One big question is whether students eligible to receive the COVID-19 vaccines will be required to get the shot before they can return to school. Dr. Steven Federico, director of general pediatrics at Denver Health, said discussions will start taking place over the next few months, but for now DPS does not anticipate requiring the shot.

“You’ve seen this in higher education. I think that we will continue to see different organizations move in that direction — healthcare facilities, and potentially public education,” Federico said.

DPS Deputy Superintendent of Schools Michael Ramirez said masks will remain required for the foreseeable future, but some protocols may relax, including the 3-foot distancing guideline. Quarantine requirements will also likely loosen as more students are vaccinated. Dr.
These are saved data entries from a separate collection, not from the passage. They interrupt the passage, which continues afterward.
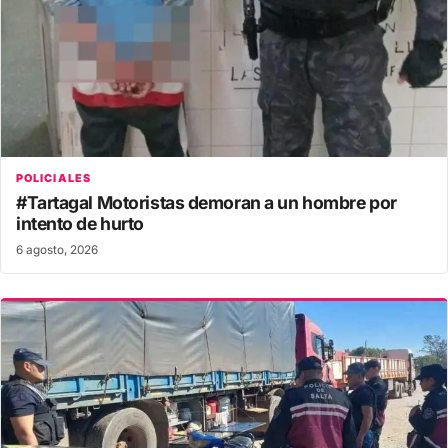
POLICIALES
#Tartagal Motoristas demoran a un hombre por
intento de hurto
6 agosto, 2026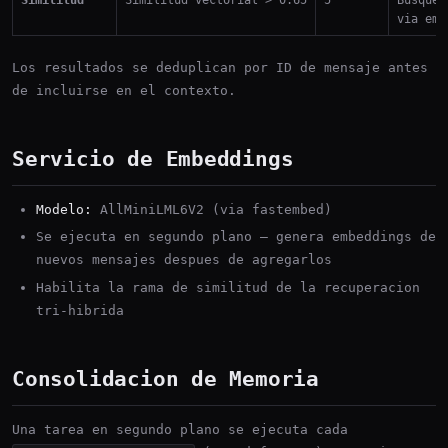
via emb
Los resultados se deduplican por ID de mensaje antes
de incluirse en el contexto.
Servicio de Embeddings
Modelo:
AllMiniLML6V2 (via fastembed)
Se ejecuta en segundo plano — genera embeddings de
nuevos mensajes despues de agregarlos
Habilita la rama de similitud de la recuperacion
tri-hibrida
Consolidacion de Memoria
Una tarea en segundo plano se ejecuta cada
Federico said 40% of 16- and 17-year-olds in Denver County have received at least a first dose of a COVID-19 vaccine.

In a separate call on Thursday, DPS Chief Financial Officer Chuck Carpenter laid out plans for spending more than $200 million in federal stimulus money. More than $25 million is proposed for air quality and ventilation improvements in schools. Another $28 million is proposed for accelerated learning plans to help students recover from any pandemic year learning loss.

The district will also use some of the stimulus money toward a remote learning option for the 2021-22 school year. Registration for the remote option will open on Monday, May 10.